Provided data:
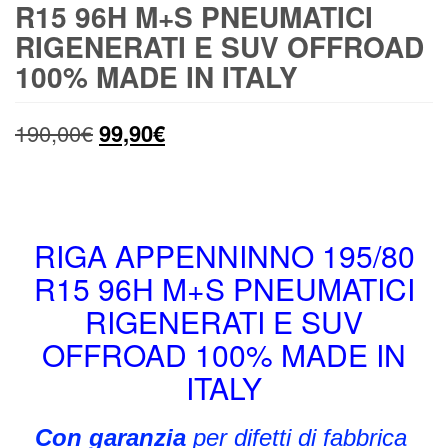
R15 96H M+S PNEUMATICI
RIGENERATI E SUV OFFROAD
100% MADE IN ITALY
Il
Il
190,00
€
99,90
€
prezzo
prezzo
originale
attuale
era:
è:
RIGA APPENNINNO 195/80
R15 96H M+S PNEUMATICI
190,00€.
99,90€.
RIGENERATI E SUV
OFFROAD 100% MADE IN
ITALY
Con garanzia
per difetti di fabbrica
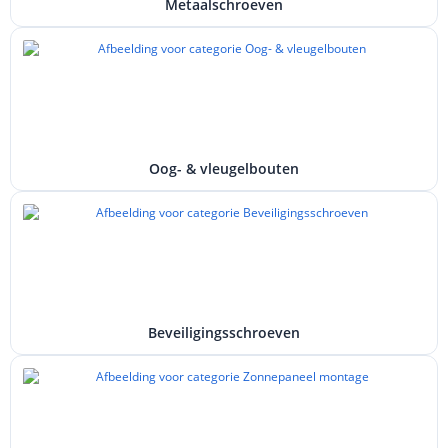
Metaalschroeven
Oog- & vleugelbouten
Beveiligingsschroeven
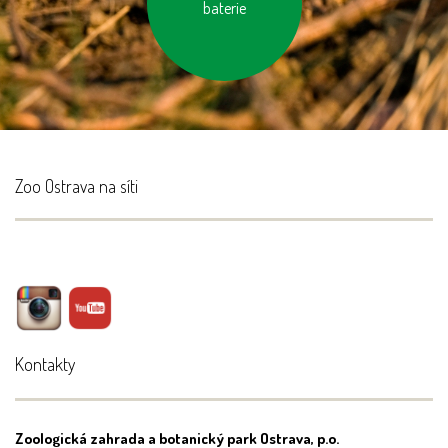
baterie
Zoo Ostrava na síti
Kontakty
Zoologická zahrada a botanický park Ostrava, p.o.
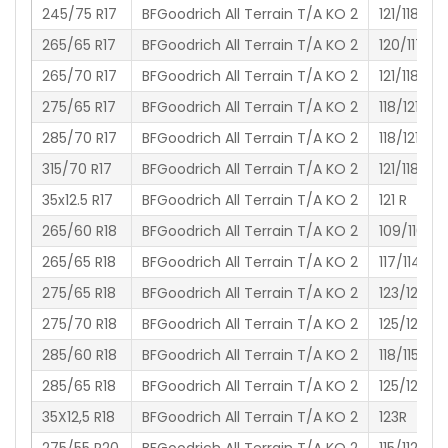
245/75 R17
BFGoodrich All Terrain T/A KO 2
121/118 S
265/65 R17
BFGoodrich All Terrain T/A KO 2
120/117 S
265/70 R17
BFGoodrich All Terrain T/A KO 2
121/118 S
275/65 R17
BFGoodrich All Terrain T/A KO 2
118/121 S
285/70 R17
BFGoodrich All Terrain T/A KO 2
118/121 R
315/70 R17
BFGoodrich All Terrain T/A KO 2
121/118 S
35x12.5 R17
BFGoodrich All Terrain T/A KO 2
121 R
265/60 R18
BFGoodrich All Terrain T/A KO 2
109/116S
265/65 R18
BFGoodrich All Terrain T/A KO 2
117/114 R
275/65 R18
BFGoodrich All Terrain T/A KO 2
123/120R
275/70 R18
BFGoodrich All Terrain T/A KO 2
125/122R
285/60 R18
BFGoodrich All Terrain T/A KO 2
118/115 S
285/65 R18
BFGoodrich All Terrain T/A KO 2
125/122R
35X12,5 R18
BFGoodrich All Terrain T/A KO 2
123R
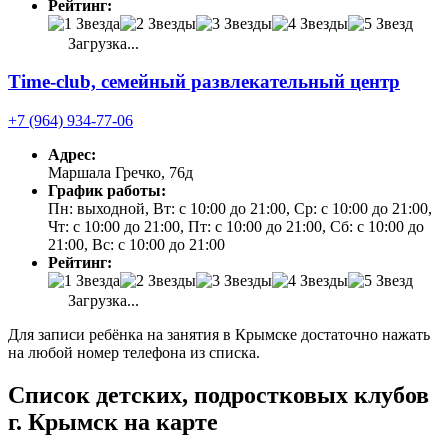
Рейтинг:
Загрузка...
Time-club, семейный развлекательный центр
+7 (964) 934-77-06
Адрес:
Маршала Гречко, 76д
График работы:
Пн: выходной, Вт: с 10:00 до 21:00, Ср: с 10:00 до 21:00,
Чт: с 10:00 до 21:00, Пт: с 10:00 до 21:00, Сб: с 10:00 до
21:00, Вс: с 10:00 до 21:00
Рейтинг:
Загрузка...
Для записи ребёнка на занятия в Крымске достаточно нажать
на любой номер телефона из списка.
Список детских, подростковых клубов
г. Крымск на карте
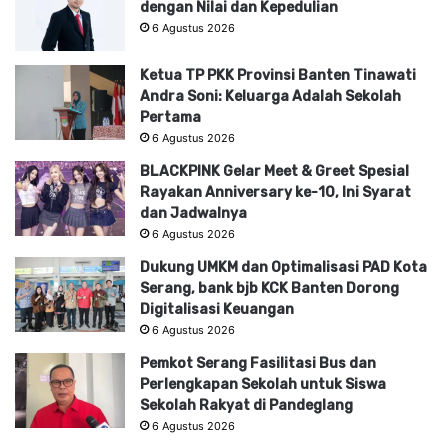
dengan Nilai dan Kepedulian
6 Agustus 2026
Ketua TP PKK Provinsi Banten Tinawati
Andra Soni: Keluarga Adalah Sekolah
Pertama
6 Agustus 2026
BLACKPINK Gelar Meet & Greet Spesial
Rayakan Anniversary ke-10, Ini Syarat
dan Jadwalnya
6 Agustus 2026
Dukung UMKM dan Optimalisasi PAD Kota
Serang, bank bjb KCK Banten Dorong
Digitalisasi Keuangan
6 Agustus 2026
Pemkot Serang Fasilitasi Bus dan
Perlengkapan Sekolah untuk Siswa
Sekolah Rakyat di Pandeglang
6 Agustus 2026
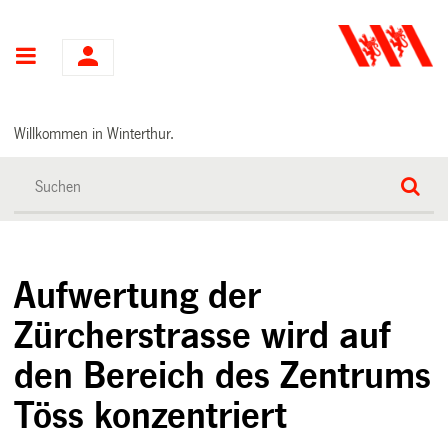
Hauptnavigation
Willkommen in Winterthur.
Aufwertung der
Zürcherstrasse wird auf
den Bereich des Zentrums
Töss konzentriert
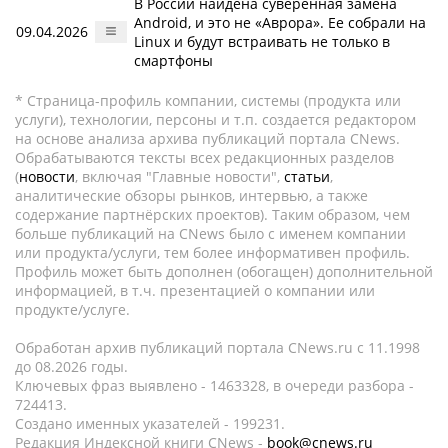
В России найдена суверенная замена
Android, и это не «Аврора». Ее собрали на
09.04.2026
Linux и будут встраивать не только в
смартфоны
* Страница-профиль компании, системы (продукта или
услуги), технологии, персоны и т.п. создается редактором
на основе анализа архива публикаций портала CNews.
Обрабатываются тексты всех редакционных разделов
(
новости
, включая "Главные новости",
статьи
,
аналитические обзоры рынков, интервью, а также
содержание партнёрских проектов). Таким образом, чем
больше публикаций на CNews было с именем компании
или продукта/услуги, тем более информативен профиль.
Профиль может быть дополнен (обогащен) дополнительной
информацией, в т.ч. презентацией о компании или
продукте/услуге.
Обработан архив публикаций портала CNews.ru c 11.1998
до 08.2026 годы.
Ключевых фраз выявлено - 1463328, в очереди разбора -
724413.
Создано именных указателей - 199231.
Редакция Индексной книги CNews -
book@cnews.ru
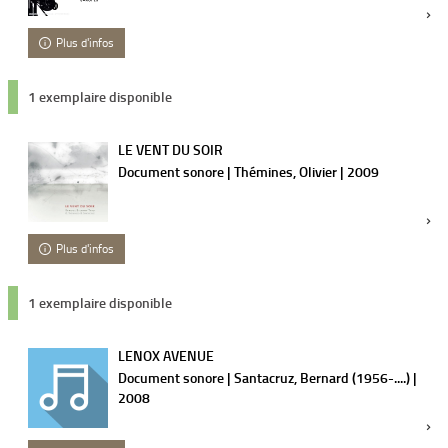
Plus d'infos
1 exemplaire disponible
LE VENT DU SOIR
Document sonore | Thémines, Olivier | 2009
Plus d'infos
1 exemplaire disponible
LENOX AVENUE
Document sonore | Santacruz, Bernard (1956-....) |
2008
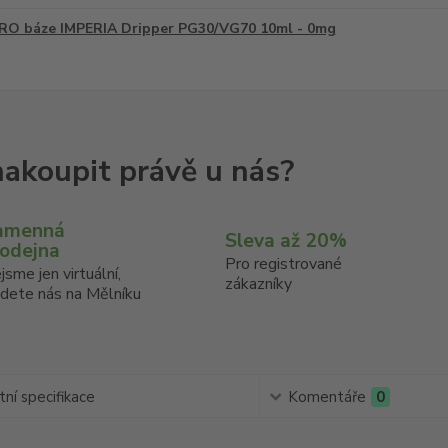
RO báze IMPERIA Dripper PG30/VG70 10ml - 0mg
amenná
Sleva až 20%
rodejna
Pro registrované
jsme jen virtuální,
zákazníky
jdete nás na Mělníku
ní specifikace
Komentáře
0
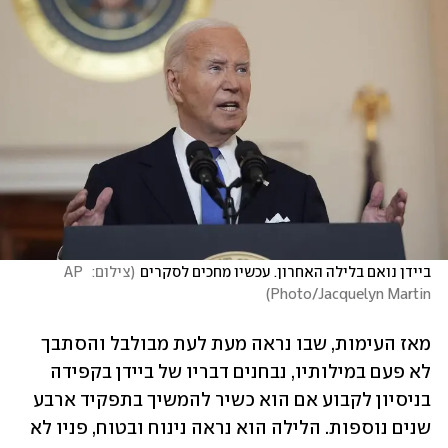
ביידן נואם בלילה האחרון. עכשיו מחכים לסקרים
(
צילום:  AP 
)
Photo/Jacquelyn Martin
מאז העימות, שבו נראה מעת לעת מבולבל והסתבך 
לא פעם במילותיו, נבחנים דבריו של ביידן בקפידה 
בניסיון לקבוע אם הוא כשיר להמשיך בתפקיד ארבע 
שנים נוספות. הלילה הוא נראה נינוח ובטוח, פניו לא 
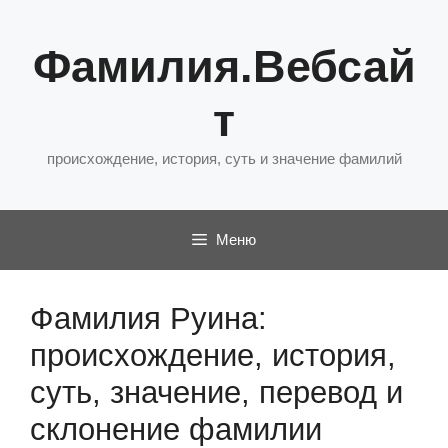
Перейти
к
Фамилия.Вебсай
содержимому
т
происхождение, история, суть и значение фамилий
Меню
Фамилия Руина:
происхождение, история,
суть, значение, перевод и
склонение фамилии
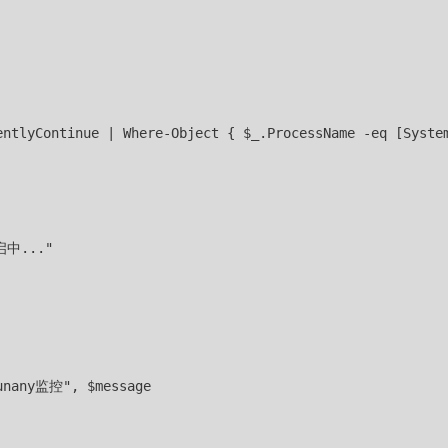
entlyContinue | Where-Object { $_.ProcessName -eq [System
启中..."

unany监控", $message
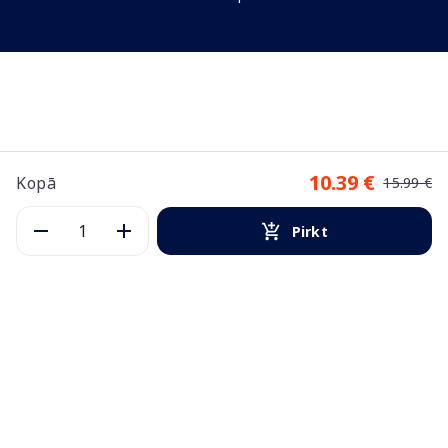
10.39 €
Kopā
15.99 €
Pirkt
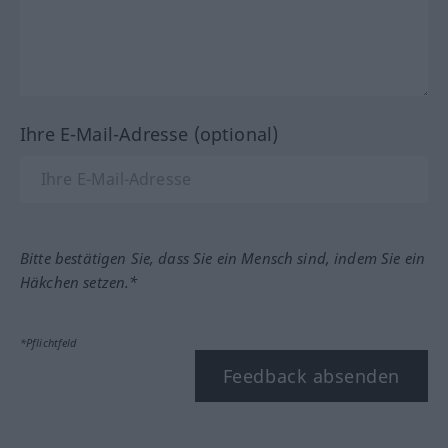
Ihre E-Mail-Adresse (optional)
Bitte bestätigen Sie, dass Sie ein Mensch sind, indem Sie ein
Häkchen setzen.*
*Pflichtfeld
Feedback absenden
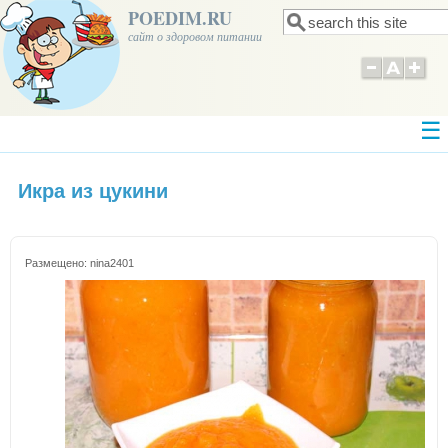
POEDIM.RU
Поиск
Форма поиска
сайт о здоровом питании
Икра из цукини
Размещено:
nina2401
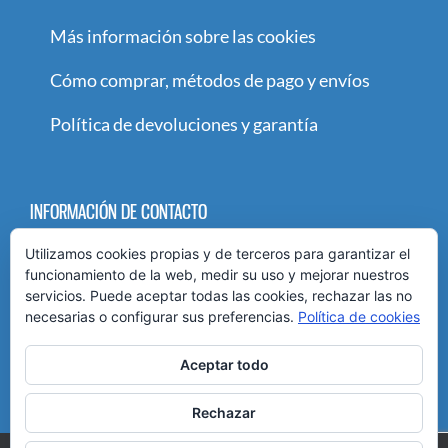
Más información sobre las cookies
Cómo comprar, métodos de pago y envíos
Política de devoluciones y garantía
INFORMACIÓN DE CONTACTO
Utilizamos cookies propias y de terceros para garantizar el
Paseo María Agustín 89-91
funcionamiento de la web, medir su uso y mejorar nuestros
Teléfono:
976 436 846
servicios. Puede aceptar todas las cookies, rechazar las no
necesarias o configurar sus preferencias.
Política de cookies
Móvil:
651 88 52 10
Email:
info@peluqueriamk.es
Aceptar todo
Rechazar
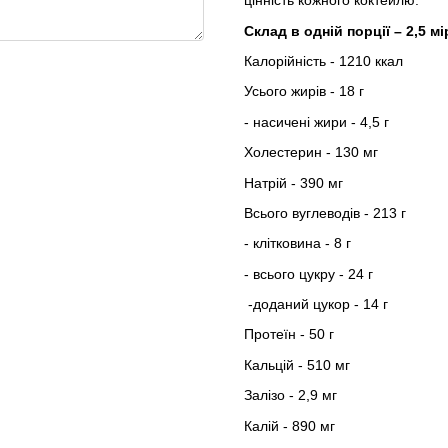
цінність кожного коктейлю.
Склад в одній порції – 2,5 мі
Калорійність - 1210 ккал
Усього жирів - 18 г
- насичені жири - 4,5 г
Холестерин - 130 мг
Натрій - 390 мг
Всього вуглеводів - 213 г
- клітковина - 8 г
- всього цукру - 24 г
-доданий цукор - 14 г
Протеїн - 50 г
Кальцій - 510 мг
Залізо - 2,9 мг
Калій - 890 мг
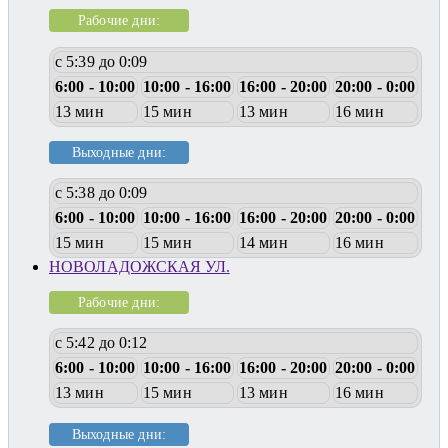
Рабочие дни:
с 5:39 до 0:09
6:00 - 10:00
10:00 - 16:00
16:00 - 20:00
20:00 - 0:00
13 мин
15 мин
13 мин
16 мин
Выходные дни:
с 5:38 до 0:09
6:00 - 10:00
10:00 - 16:00
16:00 - 20:00
20:00 - 0:00
15 мин
15 мин
14 мин
16 мин
НОВОЛАДОЖСКАЯ УЛ.
Рабочие дни:
с 5:42 до 0:12
6:00 - 10:00
10:00 - 16:00
16:00 - 20:00
20:00 - 0:00
13 мин
15 мин
13 мин
16 мин
Выходные дни:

Activity: Each entry above is to be duplicated exactly, and its pictures omitted.

Exercise result:
R15 96H M+S PNEUMATICI
RIGENERATI E SUV OFFROAD
100% MADE IN ITALY
Il
Il
190,00
€
99,90
€
prezzo
prezzo
originale
attuale
era:
è:
RIGA APPENNINNO 195/80
R15 96H M+S PNEUMATICI
190,00€.
99,90€.
RIGENERATI E SUV
OFFROAD 100% MADE IN
ITALY
Con garanzia
per difetti di fabbrica
Metaalschroeven
Oog- & vleugelbouten
Beveiligingsschroeven
baterie
Zoo Ostrava na síti
Kontakty
Zoologická zahrada a botanický park Ostrava, p.o.
245/75 R17
BFGoodrich All Terrain T/A KO 2
121/118 S
265/65 R17
BFGoodrich All Terrain T/A KO 2
120/117 S
265/70 R17
BFGoodrich All Terrain T/A KO 2
121/118 S
275/65 R17
BFGoodrich All Terrain T/A KO 2
118/121 S
285/70 R17
BFGoodrich All Terrain T/A KO 2
118/121 R
315/70 R17
BFGoodrich All Terrain T/A KO 2
121/118 S
35x12.5 R17
BFGoodrich All Terrain T/A KO 2
121 R
265/60 R18
BFGoodrich All Terrain T/A KO 2
109/116S
265/65 R18
BFGoodrich All Terrain T/A KO 2
117/114 R
275/65 R18
BFGoodrich All Terrain T/A KO 2
123/120R
275/70 R18
BFGoodrich All Terrain T/A KO 2
125/122R
285/60 R18
BFGoodrich All Terrain T/A KO 2
118/115 S
285/65 R18
BFGoodrich All Terrain T/A KO 2
125/122R
35X12,5 R18
BFGoodrich All Terrain T/A KO 2
123R
Рейтинг:
Загрузка...
Time-club, семейный развлекательный центр
+7 (964) 934-77-06
Адрес:
Маршала Гречко, 76д
График работы:
Пн: выходной, Вт: с 10:00 до 21:00, Ср: с 10:00 до 21:00,
Чт: с 10:00 до 21:00, Пт: с 10:00 до 21:00, Сб: с 10:00 до
21:00, Вс: с 10:00 до 21:00
Рейтинг:
Загрузка...
Для записи ребёнка на занятия в Крымске достаточно нажать
на любой номер телефона из списка.
Список детских, подростковых клубов
г. Крымск на карте
dengan Nilai dan Kepedulian
6 Agustus 2026
Ketua TP PKK Provinsi Banten Tinawati
Andra Soni: Keluarga Adalah Sekolah
Pertama
6 Agustus 2026
BLACKPINK Gelar Meet & Greet Spesial
Rayakan Anniversary ke-10, Ini Syarat
dan Jadwalnya
6 Agustus 2026
Dukung UMKM dan Optimalisasi PAD Kota
Serang, bank bjb KCK Banten Dorong
Digitalisasi Keuangan
6 Agustus 2026
Pemkot Serang Fasilitasi Bus dan
Perlengkapan Sekolah untuk Siswa
Sekolah Rakyat di Pandeglang
6 Agustus 2026
Hauptnavigation
Willkommen in Winterthur.
Aufwertung der
Zürcherstrasse wird auf
den Bereich des Zentrums
Töss konzentriert
В России найдена суверенная замена
Android, и это не «Аврора». Ее собрали на
09.04.2026
Linux и будут встраивать не только в
смартфоны
* Страница-профиль компании, системы (продукта или
услуги), технологии, персоны и т.п. создается редактором
на основе анализа архива публикаций портала CNews.
Обрабатываются тексты всех редакционных разделов
(
новости
, включая "Главные новости",
статьи
,
аналитические обзоры рынков, интервью, а также
содержание партнёрских проектов). Таким образом, чем
больше публикаций на CNews было с именем компании
или продукта/услуги, тем более информативен профиль.
Профиль может быть дополнен (обогащен) дополнительной
информацией, в т.ч. презентацией о компании или
продукте/услуге.
Обработан архив публикаций портала CNews.ru c 11.1998
до 08.2026 годы.
Ключевых фраз выявлено - 1463328, в очереди разбора -
724413.
Создано именных указателей - 199231.
Редакция Индексной книги CNews -
book@cnews.ru
Plus d'infos
1 exemplaire disponible
LE VENT DU SOIR
Document sonore | Thémines, Olivier | 2009
Plus d'infos
1 exemplaire disponible
LENOX AVENUE
Document sonore | Santacruz, Bernard (1956-....) |
2008
RO báze IMPERIA Dripper PG30/VG70 10ml - 0mg
amenná
Sleva až 20%
rodejna
Pro registrované
jsme jen virtuální,
zákazníky
jdete nás na Mělníku
ní specifikace
Komentáře
0
ביידן נואם בלילה האחרון. עכשיו מחכים לסקרים
(
צילום:  AP 
)
Photo/Jacquelyn Martin
מאז העימות, שבו נראה מעת לעת מבולבל והסתבך 
לא פעם במילותיו, נבחנים דבריו של ביידן בקפידה 
בניסיון לקבוע אם הוא כשיר להמשיך בתפקיד ארבע 
שנים נוספות. הלילה הוא נראה נינוח ובטוח, פניו לא 
Перейти
к
Фамилия.Вебсай
содержимому
т
происхождение, история, суть и значение фамилий
Меню
Фамилия Руина:
происхождение, история,
суть, значение, перевод и
склонение фамилии
entlyContinue | Where-Object { $_.ProcessName -eq [System
启中..."

unany监控", $message
10.39 €
Kopā
15.99 €
Pirkt
Ihre E-Mail-Adresse (optional)
Bitte bestätigen Sie, dass Sie ein Mensch sind, indem Sie ein
Häkchen setzen.*
*Pflichtfeld
Feedback absenden
POEDIM.RU
Поиск
Форма поиска
сайт о здоровом питании
Икра из цукини
Размещено:
nina2401
Más información sobre las cookies
Cómo comprar, métodos de pago y envíos
Política de devoluciones y garantía
INFORMACIÓN DE CONTACTO
Utilizamos cookies propias y de terceros para garantizar el
Paseo María Agustín 89-91
funcionamiento de la web, medir su uso y mejorar nuestros
Teléfono:
976 436 846
servicios. Puede aceptar todas las cookies, rechazar las no
necesarias o configurar sus preferencias.
Política de cookies
Móvil:
651 88 52 10
Email:
info@peluqueriamk.es
Aceptar todo
Rechazar
цінність кожного коктейлю.
Склад в одній порції – 2,5 мі
Калорійність - 1210 ккал
Усього жирів - 18 г
- насичені жири - 4,5 г
Холестерин - 130 мг
Натрій - 390 мг
Всього вуглеводів - 213 г
- клітковина - 8 г
- всього цукру - 24 г
-доданий цукор - 14 г
Протеїн - 50 г
Кальцій - 510 мг
Залізо - 2,9 мг
Калій - 890 мг
Рабочие дни:
с 5:39 до 0:09
6:00 - 10:00
10:00 - 16:00
16:00 - 20:00
20:00 - 0:00
13 мин
15 мин
13 мин
16 мин
Выходные дни:
с 5:38 до 0:09
6:00 - 10:00
10:00 - 16:00
16:00 - 20:00
20:00 - 0:00
15 мин
15 мин
14 мин
16 мин
НОВОЛАДОЖСКАЯ УЛ.
Рабочие дни:
с 5:42 до 0:12
6:00 - 10:00
10:00 - 16:00
16:00 - 20:00
20:00 - 0:00
13 мин
15 мин
13 мин
16 мин
Выходные дни:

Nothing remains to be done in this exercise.